Para nossa surpresa, descobrimos que, apesar de todos os voluntários terem sido cuidadosamente expostos exatamente à mesma dose do vírus da mesma maneira, nem todos acabaram testando positivo para Covid-19.

Na verdade, conseguimos dividir os voluntários em três grupos distintos de infecção. Seis dos 16 voluntários desenvolveram Covid-19 leve típico, testando positivo por vários dias com sintomas semelhantes aos de um resfriado. Nós nos referimos a esse grupo como o “grupo de infecção sustentada”.

Dos dez voluntários que não desenvolveram uma infecção sustentada, sugerindo que eles foram capazes de combater o vírus logo no início, três desenvolveram uma infecção “intermediária” com testes virais positivos intermitentes e sintomas limitados. Nós os chamamos de “grupo de infecção transitória”.

Os últimos sete voluntários permaneceram negativos nos testes e não desenvolveram quaisquer sintomas. Este foi o “grupo de infecção abortiva”. Esta é a primeira confirmação de infecções abortivas, que antes não eram comprovadas. Apesar das diferenças nos resultados da infecção, os participantes de todos os grupos partilharam algumas novas respostas imunológicas específicas, incluindo naqueles cujo sistema imunológico preveniu a infecção.

Quando comparamos os tempos da resposta celular entre os três grupos de infecção, vimos padrões distintos. Por exemplo, nos voluntários infectados transitoriamente, onde o vírus foi detectado apenas brevemente, observamos um acúmulo forte e imediato de células imunológicas no nariz um dia após a infecção.

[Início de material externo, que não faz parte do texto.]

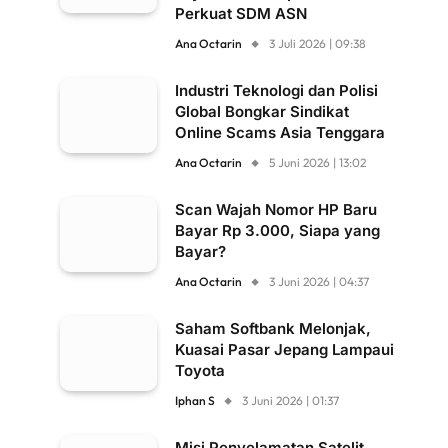
Perkuat SDM ASN
Ana Octarin
3 Juli 2026 | 09:38
Industri Teknologi dan Polisi
Global Bongkar Sindikat
Online Scams Asia Tenggara
Ana Octarin
5 Juni 2026 | 13:02
Scan Wajah Nomor HP Baru
Bayar Rp 3.000, Siapa yang
Bayar?
Ana Octarin
3 Juni 2026 | 04:37
Saham Softbank Melonjak,
Kuasai Pasar Jepang Lampaui
Toyota
Iphan S
3 Juni 2026 | 01:37
Misi Penyelamatan Satelit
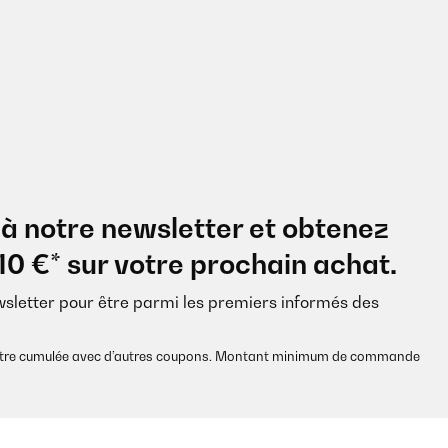
à notre newsletter et obtenez
10 €* sur votre prochain achat.
wsletter pour être parmi les premiers informés des
s être cumulée avec d’autres coupons. Montant minimum de commande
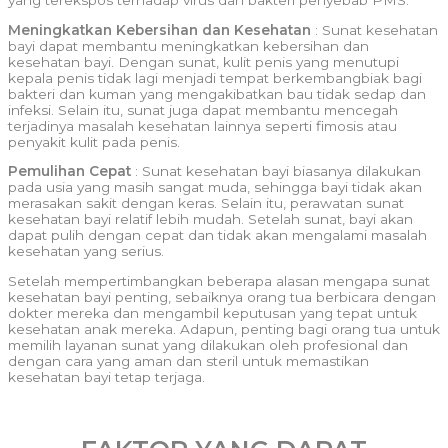
Meningkatkan Kebersihan dan Kesehatan
: Sunat kesehatan
bayi dapat membantu meningkatkan kebersihan dan
kesehatan bayi. Dengan sunat, kulit penis yang menutupi
kepala penis tidak lagi menjadi tempat berkembangbiak bagi
bakteri dan kuman yang mengakibatkan bau tidak sedap dan
infeksi. Selain itu, sunat juga dapat membantu mencegah
terjadinya masalah kesehatan lainnya seperti fimosis atau
penyakit kulit pada penis.
Pemulihan Cepat
: Sunat kesehatan bayi biasanya dilakukan
pada usia yang masih sangat muda, sehingga bayi tidak akan
merasakan sakit dengan keras. Selain itu, perawatan sunat
kesehatan bayi relatif lebih mudah. Setelah sunat, bayi akan
dapat pulih dengan cepat dan tidak akan mengalami masalah
kesehatan yang serius.
Setelah mempertimbangkan beberapa alasan mengapa sunat
kesehatan bayi penting, sebaiknya orang tua berbicara dengan
dokter mereka dan mengambil keputusan yang tepat untuk
kesehatan anak mereka. Adapun, penting bagi orang tua untuk
memilih layanan sunat yang dilakukan oleh profesional dan
dengan cara yang aman dan steril untuk memastikan
kesehatan bayi tetap terjaga.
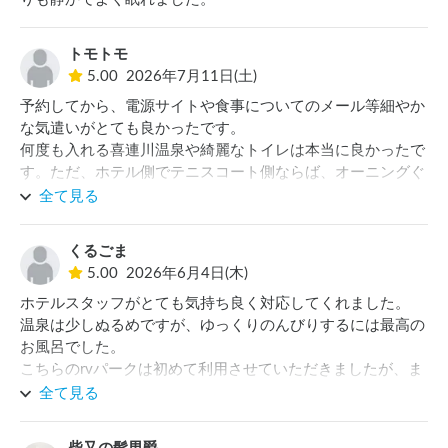
トモトモ
5.00
2026年7月11日(土)
予約してから、電源サイトや食事についてのメール等細やか
な気遣いがとても良かったです。

何度も入れる喜連川温泉や綺麗なトイレは本当に良かったで
す。ただ、ホテル側でテニスコート側ならば、オーニングぐ
らい出せれば良かったかなと思いました。また、違う季節に
全て見る
ゆっくり行きたいなと思います。
くるごま
5.00
2026年6月4日(木)
ホテルスタッフがとても気持ち良く対応してくれました。

温泉は少しぬるめですが、ゆっくりのんびりするには最高の
お風呂でした。

こちらのrvパークは初めて利用させていただきましたが、ま
た是非行きたい場所のひとつです。
全て見る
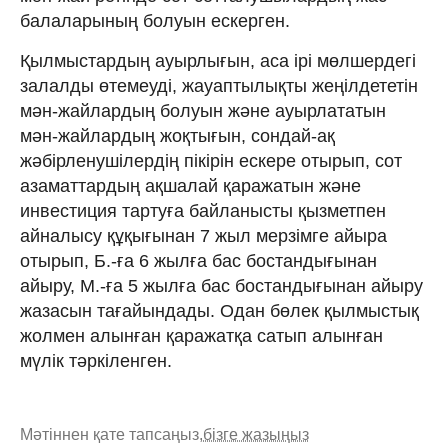
балаларының болуын ескерген.
Қылмыстардың ауырлығын, аса ірі мөлшердегі
залалды өтемеуді, жауаптылықты жеңілдететін
мән-жайлардың болуын және ауырлататын
мән-жайлардың жоқтығын, сондай-ақ
жәбірленушілердің пікірін ескере отырып, сот
азаматтардың ақшалай қаражатын және
инвестиция тартуға байланысты қызметпен
айналысу құқығынан 7 жыл мерзімге айыра
отырып, Б.-ға 6 жылға бас бостандығынан
айыру, М.-ға 5 жылға бас бостандығынан айыру
жазасын тағайындады. Одан бөлек қылмыстық
жолмен алынған қаражатқа сатып алынған
мүлік тәркіленген.
Мәтіннен қате тапсаңыз,
бізге жазыңыз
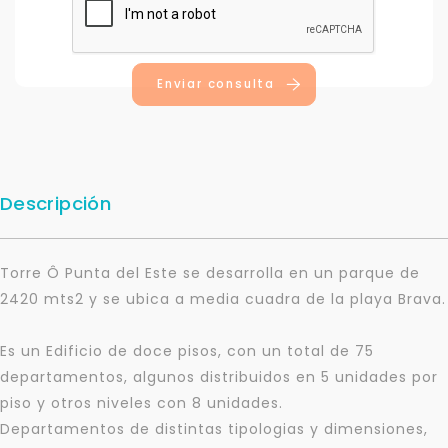
Enviar consulta
Descripción
Torre Ô Punta del Este se desarrolla en un parque de
2420 mts2 y se ubica a media cuadra de la playa Brava.
Es un Edificio de doce pisos, con un total de 75
departamentos, algunos distribuidos en 5 unidades por
piso y otros niveles con 8 unidades.
Departamentos de distintas tipologias y dimensiones,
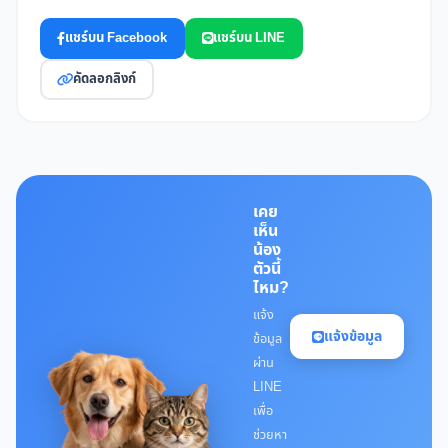
แชร์บน Facebook
แชร์บน LINE
คัดลอกลิงก์
เคย
เห็น
น้อง
ตัวนี้
ไหม?
แจ้ง
แจ้งข้อมูล
ข้อมูล
ผ่าน
LINE
เพื่อ
ช่วยหา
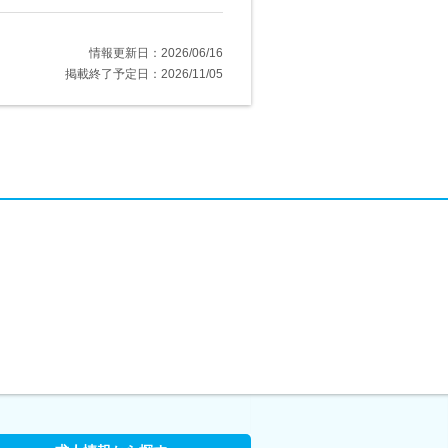
情報更新日：2026/06/16
掲載終了予定日：2026/11/05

Isto contrastou com o grupo de infecção sustentada, onde foi observada uma resposta mais tardia, começando cinco dias após a infecção e potencialmente permitindo que o vírus se instalasse nestes voluntários.

Nessas pessoas, conseguimos identificar células estimuladas por uma resposta de defesa antiviral fundamental tanto no nariz quanto no sangue. Esta resposta, chamada de resposta “interferon”, é uma das formas pelas quais nosso corpo sinaliza ao nosso sistema imunológico para ajudar a combater vírus e outras infecções. Ficamos surpresos ao descobrir que esta resposta foi detectada no sangue antes de ser detectada no nariz, sugerindo que a resposta imunológica se espalha a partir do nariz muito rapidamente.

Gene protetor

Por último, identificamos um gene específico denominado HLA-DQA2, que foi expresso (ativado para produzir uma proteína) a um nível muito mais elevado nos voluntários que não desenvolveram uma infecção sustentada e poderia, portanto, ser utilizado como um marcador de proteção. Portanto, poderemos usar essas informações e identificar aqueles que provavelmente estarão protegidos da Covid-19 grave.

Essas descobertas nos ajudam a preencher algumas lacunas em nosso conhecimento, pintando um quadro muito mais detalhado sobre como nossos corpos reagem a um novo vírus, principalmente nos primeiros dias de uma infecção, o que é crucial.

Podemos usar essas informações para comparar nossos dados com outros dados que estamos gerando atualmente, especificamente onde estamos “desafiando” voluntários a outros vírus e cepas mais recentes de Covid-19. Em contraste com nosso estudo atual, estes incluirão principalmente voluntários que foram vacinados ou naturalmente infectados – ou seja, pessoas que já têm imunidade.

Nosso estudo tem implicações significativas para tratamentos futuros e desenvolvimento de vacinas. Ao comparar os nossos dados de voluntários que nunca foram expostos ao vírus com aqueles que já têm imunidade, poderemos identificar novas formas de induzir proteção, ao mesmo tempo que ajudamos no desenvolvimento de vacinas mais eficazes para futuras pandemias. Em essência, a nossa investigação é um passo em direção a uma melhor preparação para a próxima pandemia.